Registrato agli studi Hansa di Berlino (appena prima di Heroes di Bowie), Lust for Life fu il secondo album di Iggy nel giro di neanche sei mesi. Più uptempo di The Idiot, conteneva questo classico (inspiegabilmente relegato al lato B del singolo Success pubblicato nel Regno Unito) che ti porta in un viaggio di quasi cinque minuti di claudicante beat motorik: “Get into the car / We’ll be the passenger / We’ll ride through the city tonight / See the city’s ripped backsides / We’ll see the bright and hollow sky / We’ll see the stars that shine so bright / Oh, stars made for us tonight”.
The B-52’s, 52 Girls
Nati ad Athens, Georgia, nel 1976, I B-52’s presero il nome da un’acconciatura anni ’50 ad alveare che ricordava il muso del noto bombardiere. 52 Girls era il lato B del loro primo singolo, Rock Lobster. In linea con il nome della band, si concentrava sulla cancellazione delle donne dalla storia. Il testo nomina 22 donne, giungendo al culmine con la celebre “Jackie-O” (Jacqueline Kennedy, ndt), quando Kate Pierson e Cindy Wilson chiedono: “These are the girls of the USA: can you name, name, name them today?”.

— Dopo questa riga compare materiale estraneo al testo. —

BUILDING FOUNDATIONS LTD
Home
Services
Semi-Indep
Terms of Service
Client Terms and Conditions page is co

Basata su una vivace ritmica di batteria ed eseguita con finezza minimalista, 52 Girls fu – insieme al suo A-side – un notevole biglietto da visita. Nel giro di un anno, la band firmò con Island Records, pubblicando a luglio 1979 l’album d’esordio eponimo. Conteneva una nuova registrazione di 52 Girls fra i primi brani in tracklist. Ma questa prima versione grezza ha tutto: l’entusiasmo della prima volta e un melodismo intrigante.

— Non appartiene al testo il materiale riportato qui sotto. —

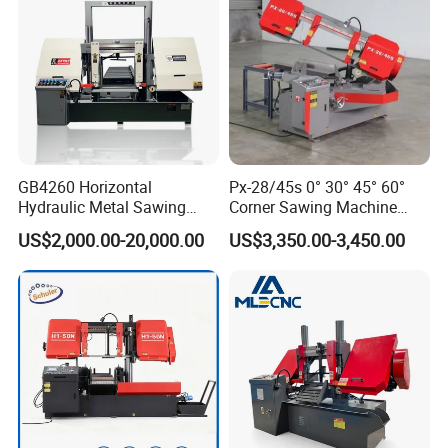
Our certificate
GB4260 Horizontal
Px-28/45s 0° 30° 45° 60°
Hydraulic Metal Sawing
Corner Sawing Machine
Machine for Whole Bundle
Band Saw
US$2,000.00-20,000.00
US$3,350.00-3,450.00
Cutting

Tubeway Army, Are “Friends” Electric?
Lunga (quasi cinque minuti e mezzo) e sfornata da un gruppo relativamente sconosciuto, questa fu la grande hit della primavera del 1979, nonché l’unica #1 in classifica di questa compilation. Are “Friends” Electric? costruisce uno scenario distopico dove – in un gelido, squallido mondo futuro – l’amore è disponibile solo da robot sessuali, ovvero gli “amici” del titolo: “You know I hate to ask/ But, are ‘friends’ electric? / Mine’s broke down/ And now I’ve no one to love”. Il testo è pieno di rimorso e di vasto, oceanico senso di perdita.

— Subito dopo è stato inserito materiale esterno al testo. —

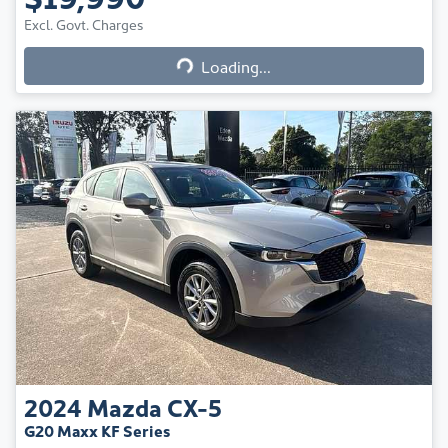
Excl. Govt. Charges
Loading...
Loading...
2024
Mazda
CX-5
G20 Maxx KF Series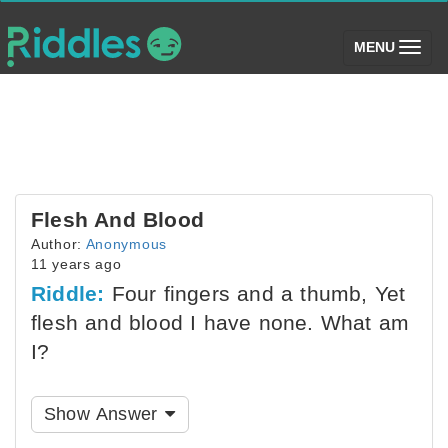
(toggle)
MENU
Flesh And Blood
Author:
Anonymous
11 years ago
Riddle:
Four fingers and a thumb, Yet
flesh and blood I have none. What am
I?
Show Answer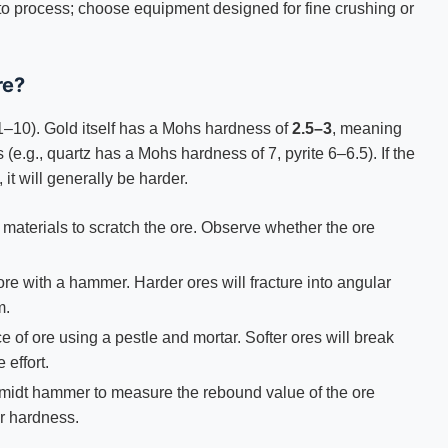
 to process; choose equipment designed for fine crushing or
re?
1–10). Gold itself has a Mohs hardness of
2.5–3
, meaning
 (e.g., quartz has a Mohs hardness of 7, pyrite 6–6.5). If the
 it will generally be harder.
n materials to scratch the ore. Observe whether the ore
 ore with a hammer. Harder ores will fracture into angular
m.
e of ore using a pestle and mortar. Softer ores will break
 effort.
hmidt hammer to measure the rebound value of the ore
er hardness.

Caratterizzata dalla voce impassibile di Gary Numan, da un tempo medio e da synth taglienti, la canzone fu un capolavoro di alienazione, dalla vasta risonanza. Quella e il successivo singolo Cars furono un perfetto uno-due che – per un momento – rese Numan la star più fulgida del Regno Unito (i suoi concerti estivi quell’anno furono pieni di ragazzine urlanti), oltre a introdurre il synth pop nel mercato discografico. Pazzesco, poi, scoprire che Numan scrisse, produsse e arrangiò questo conturbante pezzo tutto da solo.